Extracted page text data
══════════

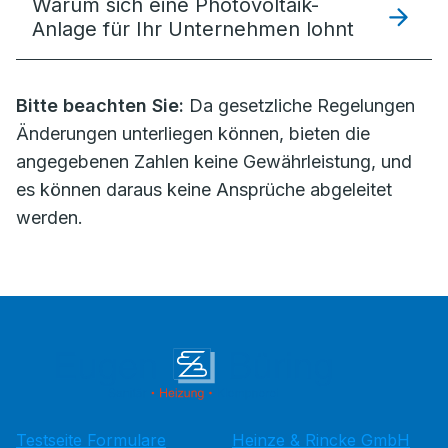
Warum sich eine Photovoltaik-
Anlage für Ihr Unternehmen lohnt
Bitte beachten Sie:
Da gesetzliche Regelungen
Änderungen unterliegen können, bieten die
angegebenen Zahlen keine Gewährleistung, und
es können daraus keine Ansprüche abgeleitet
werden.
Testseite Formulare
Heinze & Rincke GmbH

══════════

Activity: The copy you produce must match the entries above exactly, except that it has no pictures.

Answer for this exercise:
Warum sich eine Photovoltaik-
Anlage für Ihr Unternehmen lohnt
Bitte beachten Sie:
Da gesetzliche Regelungen
Änderungen unterliegen können, bieten die
angegebenen Zahlen keine Gewährleistung, und
es können daraus keine Ansprüche abgeleitet
werden.
Testseite Formulare
Heinze & Rincke GmbH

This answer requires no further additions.